Data Architecture and Engineering for Data Scientists

Expand your expertise beyond modelling by learning the foundations of data architecture and engineering. Gain the skills to design and maintain efficient pipelines that provide reliable, high-quality data for analysis and machine learning. This course will strengthen your ability to manage the full data lifecycle and support production-grade projects.

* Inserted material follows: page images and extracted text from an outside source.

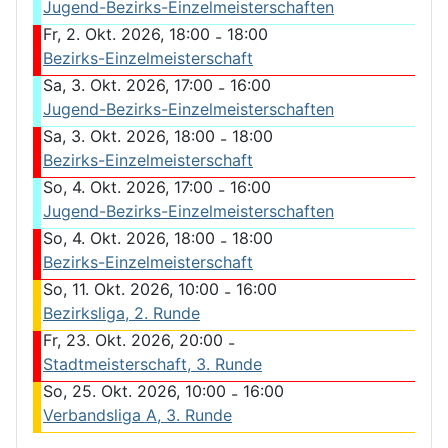
Jugend-Bezirks-Einzelmeisterschaften
Fr, 2. Okt. 2026, 18:00
18:00
-
Bezirks-Einzelmeisterschaft
Sa, 3. Okt. 2026, 17:00
16:00
-
Jugend-Bezirks-Einzelmeisterschaften
Sa, 3. Okt. 2026, 18:00
18:00
-
Bezirks-Einzelmeisterschaft
So, 4. Okt. 2026, 17:00
16:00
-
Jugend-Bezirks-Einzelmeisterschaften
So, 4. Okt. 2026, 18:00
18:00
-
Bezirks-Einzelmeisterschaft
So, 11. Okt. 2026, 10:00
16:00
-
Bezirksliga, 2. Runde
Fr, 23. Okt. 2026, 20:00
-
Stadtmeisterschaft, 3. Runde
So, 25. Okt. 2026, 10:00
16:00
-
Verbandsliga A, 3. Runde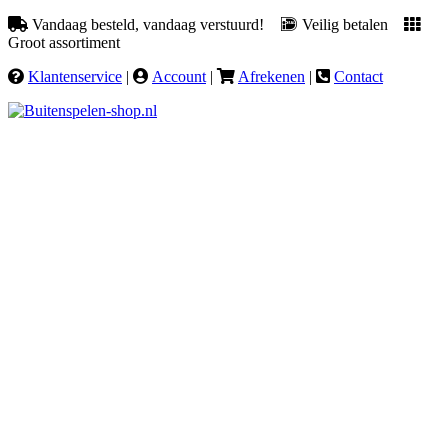
Vandaag besteld, vandaag verstuurd!
Veilig betalen
Groot assortiment
Klantenservice
|
Account
|
Afrekenen
|
Contact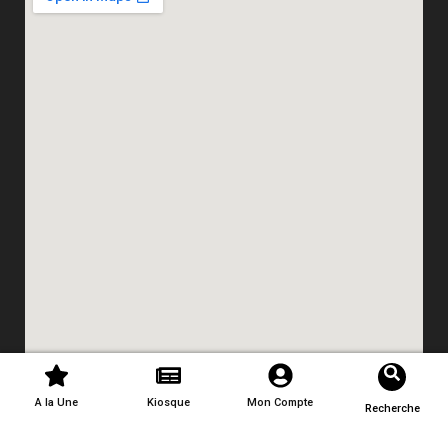
A la Une
Kiosque
Mon Compte
Recherche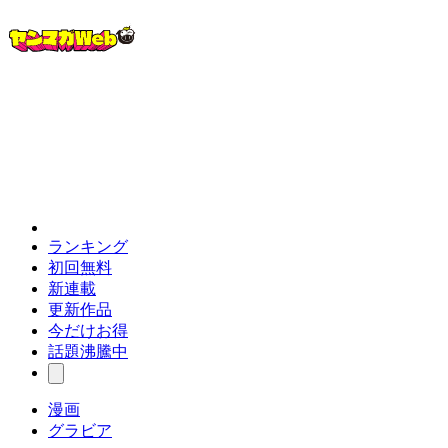
ランキング
初回無料
新連載
更新作品
今だけお得
話題沸騰中
漫画
グラビア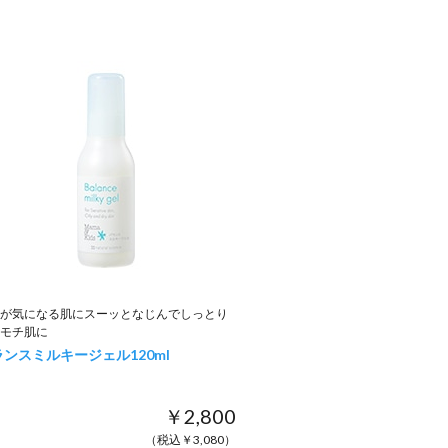
が気になる肌にスーッとなじんでしっとり
モチ肌に
ランスミルキージェル
120ml
￥2,800
（税込￥3,080）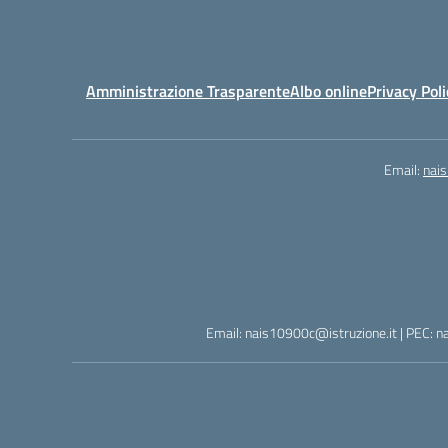
Amministrazione Trasparente
Albo online
Privacy Poli
Email:
nai
Email: nais10900c@istruzione.it | PEC: n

Why Does this Course Matter:

Strong data science relies on robust pipelines and well-structured data. Without this foundation, models fail to scale, insights are delayed, and projects risk producing unreliable results. This course gives professionals the tools to design architectures and workflows that ensure quality, governance, and smooth integration into production environments.

Who is this course for:

  • Data scientists looking to broaden into data engineering
  • Analysts and technical professionals building end-to-end data products
  • Teams aiming to improve data quality and streamline pipelines
  • Practitioners interested in the link between data engineering and MLOps
  • Professionals responsible for delivering reliable and scalable data solutions

What Will I Learn:

  • Principles of ETL and ELT, with practical methods to design automated pipelines
  • Knowledge of when and how to use data warehouses, lakes, and lakehouses
  • Skills in applying data validation, cleaning, and cataloguing practices
  • Understanding of the modern data stack and orchestration tools like Apache Airflow
  • Ability to connect data engineering principles with MLOps for better model deployment

Course Topics:

  • Design and build automated pipelines for reliable data movement
  • Compare different storage systems and their use cases
  • Establish governance and quality frameworks for trustworthy data
  • Explore tools and techniques within the modern data stack
  • Link data engineering practices with the operationalisation of machine learning models
  • Engage in practical activities to design scalable data workflows
  • Receive a resource pack for extending your learning beyond the course

Want to run this course in-house? Enquire about running this course in-house

Meet the tutor

Dr Michael Mortenson

Dr Michael Mortenson is the Course Director for the MSc in Business Analytics at Warwick Business School and leads the AI Research Group at the Gillmore Centre for Financial Technology. He holds a PhD in Analytics and an MSc in eBusiness. His specialisms include natural language processing/large language models, computer vision, OR and data engineering. Alongside his academic work he has significant practical experience working on OR, data science and AI projects for companies such as Amazon Web Services and Vodafone.